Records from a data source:

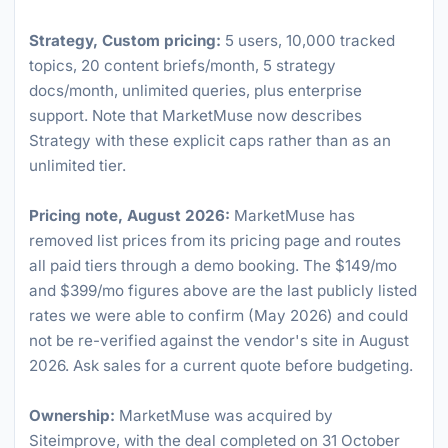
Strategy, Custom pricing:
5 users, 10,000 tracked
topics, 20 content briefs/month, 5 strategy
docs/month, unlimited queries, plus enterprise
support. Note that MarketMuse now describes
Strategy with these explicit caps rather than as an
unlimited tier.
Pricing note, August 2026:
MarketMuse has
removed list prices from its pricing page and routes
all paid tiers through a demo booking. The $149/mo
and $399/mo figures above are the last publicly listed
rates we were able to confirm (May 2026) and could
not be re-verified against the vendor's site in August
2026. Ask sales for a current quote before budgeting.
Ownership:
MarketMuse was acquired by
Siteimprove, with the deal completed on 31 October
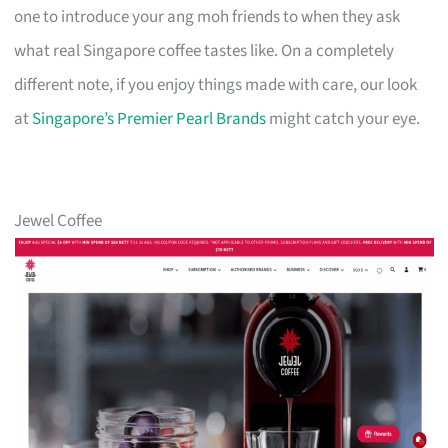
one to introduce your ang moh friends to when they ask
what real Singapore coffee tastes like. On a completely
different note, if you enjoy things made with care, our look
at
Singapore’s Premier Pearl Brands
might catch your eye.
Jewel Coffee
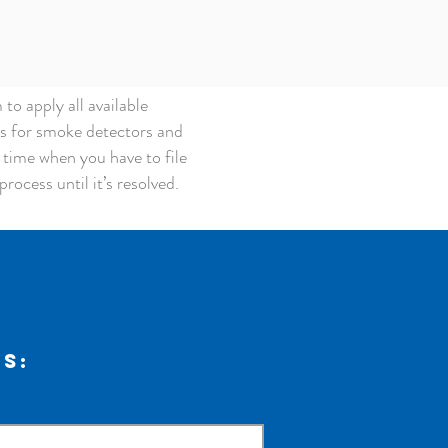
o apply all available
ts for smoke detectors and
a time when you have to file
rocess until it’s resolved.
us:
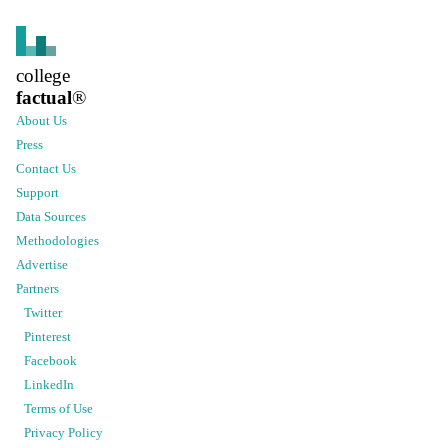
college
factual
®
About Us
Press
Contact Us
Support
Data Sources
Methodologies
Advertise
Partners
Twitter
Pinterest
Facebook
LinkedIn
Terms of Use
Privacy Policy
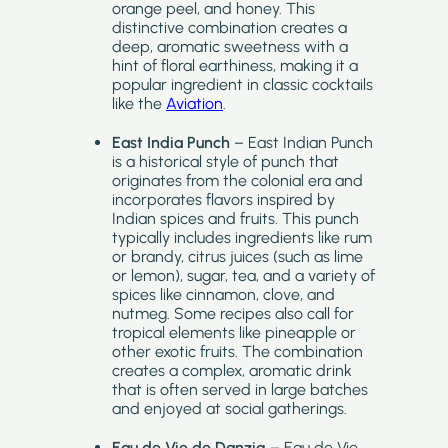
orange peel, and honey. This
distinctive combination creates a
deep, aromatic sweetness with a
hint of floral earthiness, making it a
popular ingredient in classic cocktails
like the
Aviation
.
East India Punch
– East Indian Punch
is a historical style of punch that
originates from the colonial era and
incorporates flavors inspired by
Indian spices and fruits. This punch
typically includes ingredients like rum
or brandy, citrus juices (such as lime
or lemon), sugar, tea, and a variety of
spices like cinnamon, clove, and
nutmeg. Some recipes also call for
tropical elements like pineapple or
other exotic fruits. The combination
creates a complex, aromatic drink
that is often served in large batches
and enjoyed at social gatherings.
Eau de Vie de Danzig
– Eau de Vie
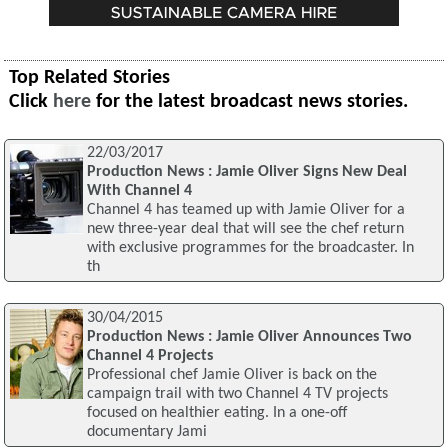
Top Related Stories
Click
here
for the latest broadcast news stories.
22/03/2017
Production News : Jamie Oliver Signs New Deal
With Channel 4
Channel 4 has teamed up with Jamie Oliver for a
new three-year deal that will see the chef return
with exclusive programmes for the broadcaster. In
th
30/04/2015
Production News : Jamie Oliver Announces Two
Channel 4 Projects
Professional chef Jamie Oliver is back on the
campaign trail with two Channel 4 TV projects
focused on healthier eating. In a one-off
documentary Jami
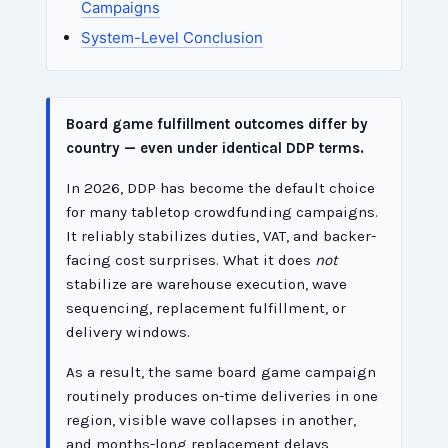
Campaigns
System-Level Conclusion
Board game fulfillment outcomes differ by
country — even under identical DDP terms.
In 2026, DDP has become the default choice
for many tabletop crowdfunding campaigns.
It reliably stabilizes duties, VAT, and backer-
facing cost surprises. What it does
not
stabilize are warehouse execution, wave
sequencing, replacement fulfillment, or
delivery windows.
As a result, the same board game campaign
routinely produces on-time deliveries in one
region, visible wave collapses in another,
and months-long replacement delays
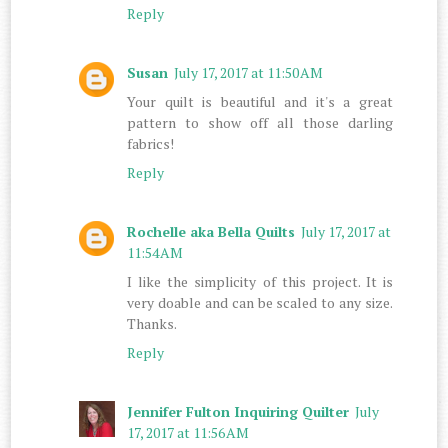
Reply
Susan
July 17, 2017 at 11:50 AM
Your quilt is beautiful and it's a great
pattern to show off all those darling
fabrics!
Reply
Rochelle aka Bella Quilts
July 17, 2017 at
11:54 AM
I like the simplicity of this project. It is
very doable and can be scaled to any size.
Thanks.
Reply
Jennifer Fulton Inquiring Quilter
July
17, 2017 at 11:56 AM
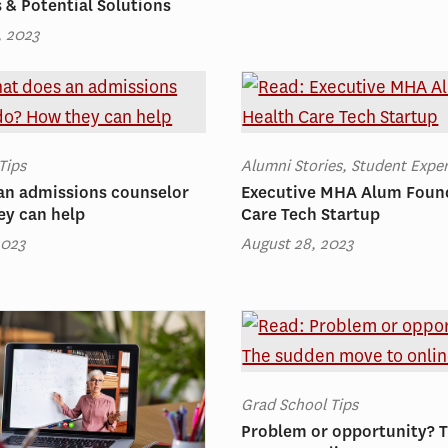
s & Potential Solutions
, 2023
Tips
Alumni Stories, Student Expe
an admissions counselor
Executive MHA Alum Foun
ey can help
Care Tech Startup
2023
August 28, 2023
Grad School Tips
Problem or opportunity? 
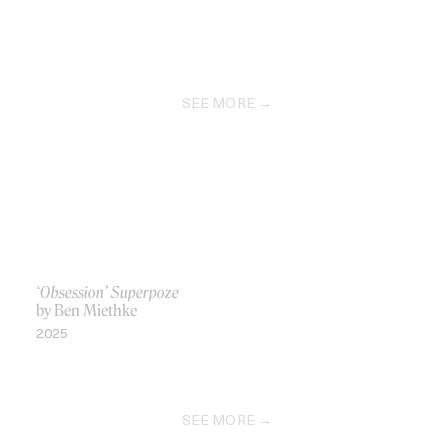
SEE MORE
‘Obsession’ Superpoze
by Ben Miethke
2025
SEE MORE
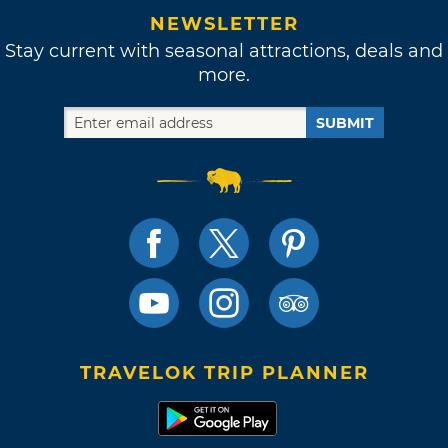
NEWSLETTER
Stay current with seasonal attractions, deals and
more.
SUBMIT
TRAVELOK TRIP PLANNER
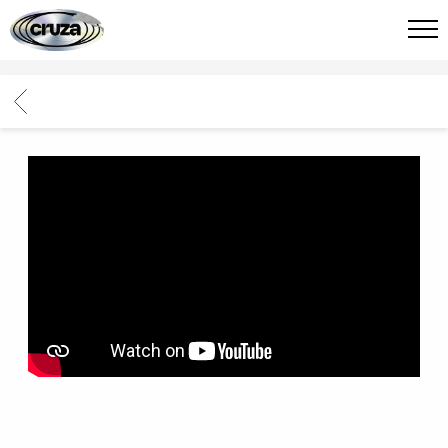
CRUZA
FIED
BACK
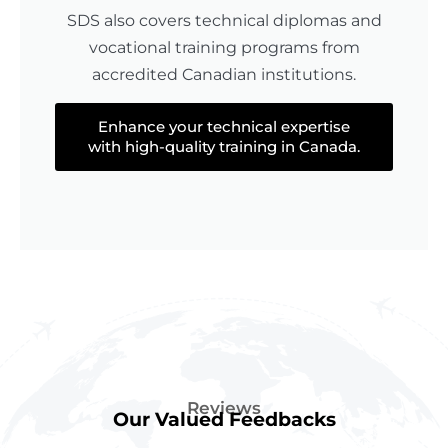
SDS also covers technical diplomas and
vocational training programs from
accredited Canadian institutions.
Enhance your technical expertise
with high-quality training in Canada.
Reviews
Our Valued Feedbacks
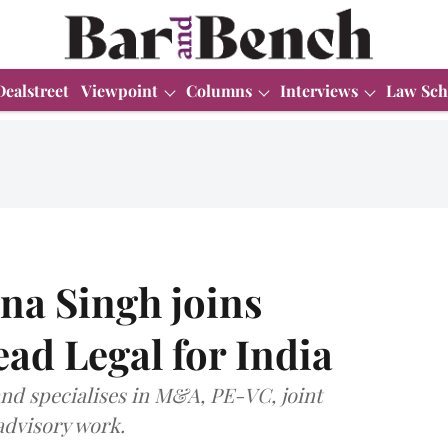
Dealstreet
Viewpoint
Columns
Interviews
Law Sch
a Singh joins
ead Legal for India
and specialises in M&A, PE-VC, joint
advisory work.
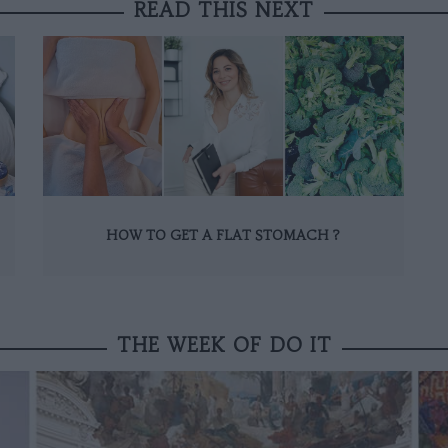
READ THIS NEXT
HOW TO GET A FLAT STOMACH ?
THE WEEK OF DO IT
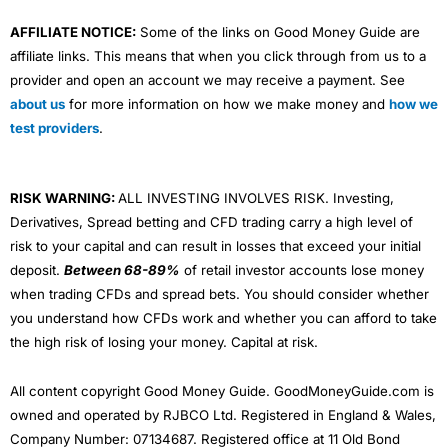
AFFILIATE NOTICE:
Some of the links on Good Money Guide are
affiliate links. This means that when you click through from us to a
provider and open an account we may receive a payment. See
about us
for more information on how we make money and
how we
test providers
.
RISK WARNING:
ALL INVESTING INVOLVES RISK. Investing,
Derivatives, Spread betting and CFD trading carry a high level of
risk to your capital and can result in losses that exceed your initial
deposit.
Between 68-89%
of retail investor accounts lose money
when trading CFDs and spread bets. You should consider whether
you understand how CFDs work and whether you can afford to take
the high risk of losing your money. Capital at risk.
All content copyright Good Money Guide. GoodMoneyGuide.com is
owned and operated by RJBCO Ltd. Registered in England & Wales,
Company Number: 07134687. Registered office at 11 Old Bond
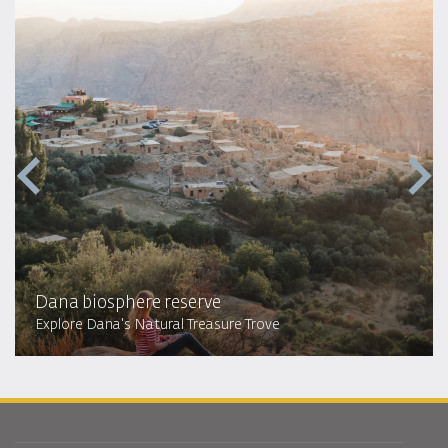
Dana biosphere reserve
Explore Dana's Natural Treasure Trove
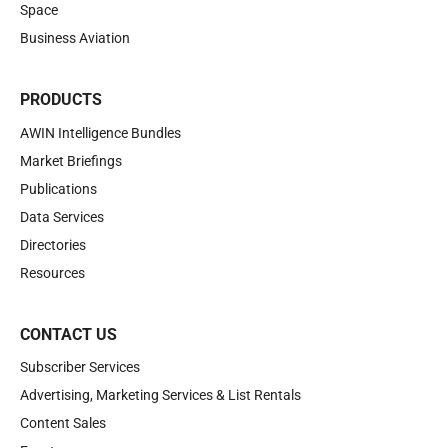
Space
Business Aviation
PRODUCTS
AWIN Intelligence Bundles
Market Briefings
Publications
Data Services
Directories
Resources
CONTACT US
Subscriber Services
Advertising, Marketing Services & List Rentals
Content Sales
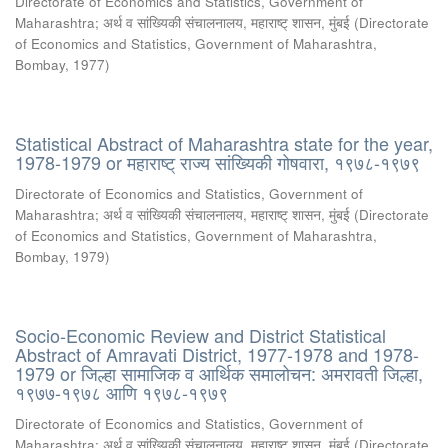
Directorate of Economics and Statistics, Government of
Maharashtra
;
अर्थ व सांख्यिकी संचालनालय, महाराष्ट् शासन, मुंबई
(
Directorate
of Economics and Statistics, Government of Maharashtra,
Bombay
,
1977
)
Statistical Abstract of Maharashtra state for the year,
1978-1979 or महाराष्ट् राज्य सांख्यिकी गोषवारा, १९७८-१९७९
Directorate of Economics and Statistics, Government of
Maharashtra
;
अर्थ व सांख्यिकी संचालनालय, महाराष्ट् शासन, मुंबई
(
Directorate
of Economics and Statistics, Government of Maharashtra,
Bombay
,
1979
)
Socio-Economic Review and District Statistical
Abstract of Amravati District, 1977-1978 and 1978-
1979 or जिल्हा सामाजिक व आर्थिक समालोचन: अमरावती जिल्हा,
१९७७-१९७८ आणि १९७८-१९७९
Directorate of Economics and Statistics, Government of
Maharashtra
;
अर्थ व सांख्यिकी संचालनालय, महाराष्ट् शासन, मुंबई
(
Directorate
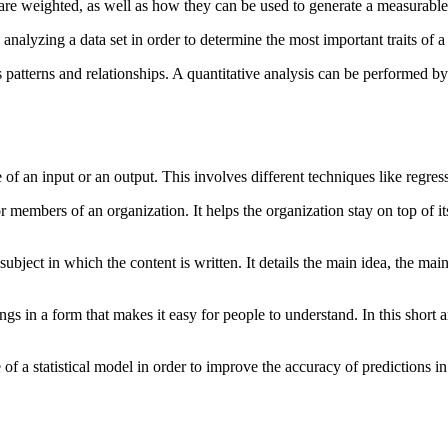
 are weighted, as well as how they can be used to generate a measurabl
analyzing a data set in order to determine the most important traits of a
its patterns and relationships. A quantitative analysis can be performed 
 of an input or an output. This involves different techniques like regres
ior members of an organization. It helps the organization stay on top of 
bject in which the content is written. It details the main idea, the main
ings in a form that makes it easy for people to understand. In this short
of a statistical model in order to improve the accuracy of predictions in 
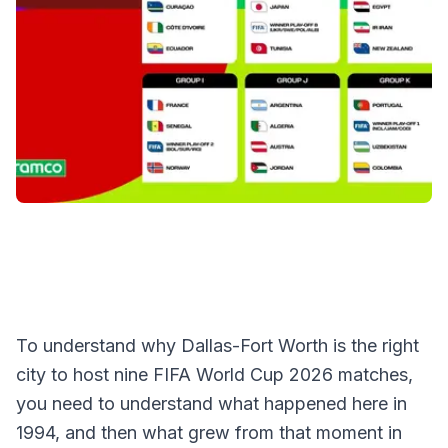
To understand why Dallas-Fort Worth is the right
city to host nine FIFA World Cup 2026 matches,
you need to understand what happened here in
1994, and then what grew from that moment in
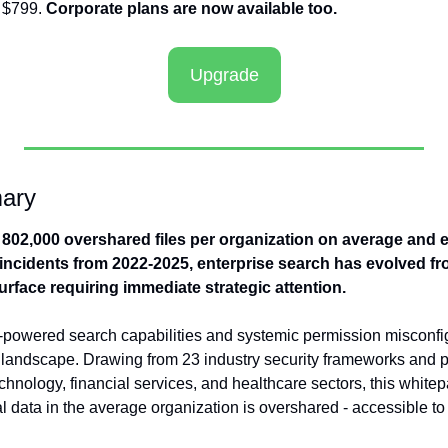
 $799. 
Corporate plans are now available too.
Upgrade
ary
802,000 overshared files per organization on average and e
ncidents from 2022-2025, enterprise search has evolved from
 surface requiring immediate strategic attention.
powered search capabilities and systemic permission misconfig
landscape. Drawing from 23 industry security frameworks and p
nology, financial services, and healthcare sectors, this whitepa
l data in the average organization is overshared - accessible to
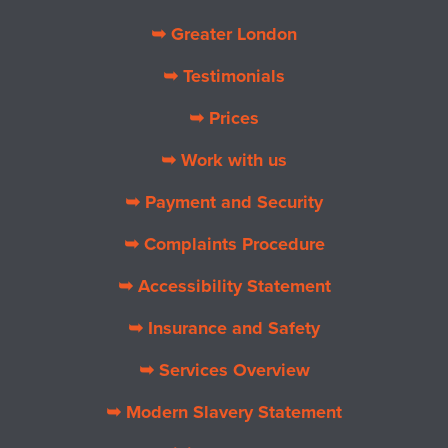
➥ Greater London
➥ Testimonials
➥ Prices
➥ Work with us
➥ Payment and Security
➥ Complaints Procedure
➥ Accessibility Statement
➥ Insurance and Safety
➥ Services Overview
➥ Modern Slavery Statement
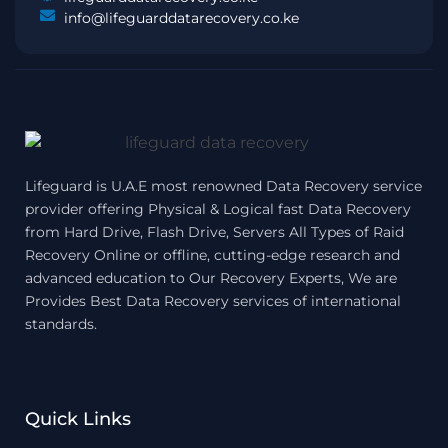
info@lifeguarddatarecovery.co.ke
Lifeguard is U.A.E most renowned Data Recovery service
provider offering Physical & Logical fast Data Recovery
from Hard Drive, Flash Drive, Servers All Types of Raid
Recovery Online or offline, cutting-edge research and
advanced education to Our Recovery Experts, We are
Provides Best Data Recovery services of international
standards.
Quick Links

▸ The problem
For this exercise, transcribe the data above line by line, exactly, with pictures omitted.

▸ Exercise answer
Strategy, Custom pricing:
5 users, 10,000 tracked
topics, 20 content briefs/month, 5 strategy
docs/month, unlimited queries, plus enterprise
support. Note that MarketMuse now describes
Strategy with these explicit caps rather than as an
unlimited tier.
Pricing note, August 2026:
MarketMuse has
removed list prices from its pricing page and routes
all paid tiers through a demo booking. The $149/mo
and $399/mo figures above are the last publicly listed
rates we were able to confirm (May 2026) and could
not be re-verified against the vendor's site in August
2026. Ask sales for a current quote before budgeting.
Ownership:
MarketMuse was acquired by
Siteimprove, with the deal completed on 31 October
one to introduce your ang moh friends to when they ask
what real Singapore coffee tastes like. On a completely
different note, if you enjoy things made with care, our look
at
Singapore’s Premier Pearl Brands
might catch your eye.
Jewel Coffee
o apply all available
ts for smoke detectors and
a time when you have to file
rocess until it’s resolved.
us:
college
factual
®
About Us
Press
Contact Us
Support
Data Sources
Methodologies
Advertise
Partners
Twitter
Pinterest
Facebook
LinkedIn
Terms of Use
Privacy Policy
orange peel, and honey. This
distinctive combination creates a
deep, aromatic sweetness with a
hint of floral earthiness, making it a
popular ingredient in classic cocktails
like the
Aviation
.
East India Punch
– East Indian Punch
is a historical style of punch that
originates from the colonial era and
incorporates flavors inspired by
Indian spices and fruits. This punch
typically includes ingredients like rum
or brandy, citrus juices (such as lime
or lemon), sugar, tea, and a variety of
spices like cinnamon, clove, and
nutmeg. Some recipes also call for
tropical elements like pineapple or
other exotic fruits. The combination
creates a complex, aromatic drink
that is often served in large batches
and enjoyed at social gatherings.
Eau de Vie de Danzig
– Eau de Vie
Top Related Stories
Click
here
for the latest broadcast news stories.
22/03/2017
Production News : Jamie Oliver Signs New Deal
With Channel 4
Channel 4 has teamed up with Jamie Oliver for a
new three-year deal that will see the chef return
with exclusive programmes for the broadcaster. In
th
30/04/2015
Production News : Jamie Oliver Announces Two
Channel 4 Projects
Professional chef Jamie Oliver is back on the
campaign trail with two Channel 4 TV projects
focused on healthier eating. In a one-off
documentary Jami
Campaigns
System-Level Conclusion
Board game fulfillment outcomes differ by
country — even under identical DDP terms.
In 2026, DDP has become the default choice
for many tabletop crowdfunding campaigns.
It reliably stabilizes duties, VAT, and backer-
facing cost surprises. What it does
not
stabilize are warehouse execution, wave
sequencing, replacement fulfillment, or
delivery windows.
As a result, the same board game campaign
routinely produces on-time deliveries in one
region, visible wave collapses in another,
and months-long replacement delays
Reply
Susan
July 17, 2017 at 11:50 AM
Your quilt is beautiful and it's a great
pattern to show off all those darling
fabrics!
Reply
Rochelle aka Bella Quilts
July 17, 2017 at
11:54 AM
I like the simplicity of this project. It is
very doable and can be scaled to any size.
Thanks.
Reply
Jennifer Fulton Inquiring Quilter
July
17, 2017 at 11:56 AM
s & Potential Solutions
, 2023
Tips
Alumni Stories, Student Expe
an admissions counselor
Executive MHA Alum Foun
ey can help
Care Tech Startup
2023
August 28, 2023
Grad School Tips
Problem or opportunity? 
SEE MORE
‘Obsession’ Superpoze
by Ben Miethke
2025
SEE MORE
NEWSLETTER
Stay current with seasonal attractions, deals and
more.
SUBMIT
TRAVELOK TRIP PLANNER
CRUZA
FIED
BACK
SDS also covers technical diplomas and
vocational training programs from
accredited Canadian institutions.
Enhance your technical expertise
with high-quality training in Canada.
Reviews
Our Valued Feedbacks
Dealstreet
Viewpoint
Columns
Interviews
Law Sch
a Singh joins
ead Legal for India
and specialises in M&A, PE-VC, joint
advisory work.
READ THIS NEXT
HOW TO GET A FLAT STOMACH ?
THE WEEK OF DO IT
AFFILIATE NOTICE:
Some of the links on Good Money Guide are
affiliate links. This means that when you click through from us to a
provider and open an account we may receive a payment. See
about us
for more information on how we make money and
how we
test providers
.
RISK WARNING:
ALL INVESTING INVOLVES RISK. Investing,
Derivatives, Spread betting and CFD trading carry a high level of
risk to your capital and can result in losses that exceed your initial
deposit.
Between 68-89%
of retail investor accounts lose money
when trading CFDs and spread bets. You should consider whether
you understand how CFDs work and whether you can afford to take
the high risk of losing your money. Capital at risk.
All content copyright Good Money Guide. GoodMoneyGuide.com is
owned and operated by RJBCO Ltd. Registered in England & Wales,
Company Number: 07134687. Registered office at 11 Old Bond
Dana biosphere reserve
Explore Dana's Natural Treasure Trove
Space
Business Aviation
PRODUCTS
AWIN Intelligence Bundles
Market Briefings
Publications
Data Services
Directories
Resources
CONTACT US
Subscriber Services
Advertising, Marketing Services & List Rentals
Content Sales
Directorate of Economics and Statistics, Government of
Maharashtra
;
अर्थ व सांख्यिकी संचालनालय, महाराष्ट् शासन, मुंबई
(
Directorate
of Economics and Statistics, Government of Maharashtra,
Bombay
,
1977
)
Statistical Abstract of Maharashtra state for the year,
1978-1979 or महाराष्ट् राज्य सांख्यिकी गोषवारा, १९७८-१९७९
Directorate of Economics and Statistics, Government of
Maharashtra
;
अर्थ व सांख्यिकी संचालनालय, महाराष्ट् शासन, मुंबई
(
Directorate
of Economics and Statistics, Government of Maharashtra,
Bombay
,
1979
)
Socio-Economic Review and District Statistical
Abstract of Amravati District, 1977-1978 and 1978-
1979 or जिल्हा सामाजिक व आर्थिक समालोचन: अमरावती जिल्हा,
१९७७-१९७८ आणि १९७८-१९७९
Directorate of Economics and Statistics, Government of
Maharashtra
;
अर्थ व सांख्यिकी संचालनालय, महाराष्ट् शासन, मुंबई
(
Directorate
 are weighted, as well as how they can be used to generate a measurabl
analyzing a data set in order to determine the most important traits of a
its patterns and relationships. A quantitative analysis can be performed 
 of an input or an output. This involves different techniques like regres
ior members of an organization. It helps the organization stay on top of 
bject in which the content is written. It details the main idea, the main
ings in a form that makes it easy for people to understand. In this short
of a statistical model in order to improve the accuracy of predictions in 
To understand why Dallas-Fort Worth is the right
city to host nine FIFA World Cup 2026 matches,
you need to understand what happened here in
1994, and then what grew from that moment in
 $799. 
Corporate plans are now available too.
Upgrade
ary
802,000 overshared files per organization on average and e
ncidents from 2022-2025, enterprise search has evolved from
 surface requiring immediate strategic attention.
powered search capabilities and systemic permission misconfig
landscape. Drawing from 23 industry security frameworks and p
nology, financial services, and healthcare sectors, this whitepa
l data in the average organization is overshared - accessible to
➥ Greater London
➥ Testimonials
➥ Prices
➥ Work with us
➥ Payment and Security
➥ Complaints Procedure
➥ Accessibility Statement
➥ Insurance and Safety
➥ Services Overview
➥ Modern Slavery Statement
info@lifeguarddatarecovery.co.ke
Lifeguard is U.A.E most renowned Data Recovery service
provider offering Physical & Logical fast Data Recovery
from Hard Drive, Flash Drive, Servers All Types of Raid
Recovery Online or offline, cutting-edge research and
advanced education to Our Recovery Experts, We are
Provides Best Data Recovery services of international
standards.
Quick Links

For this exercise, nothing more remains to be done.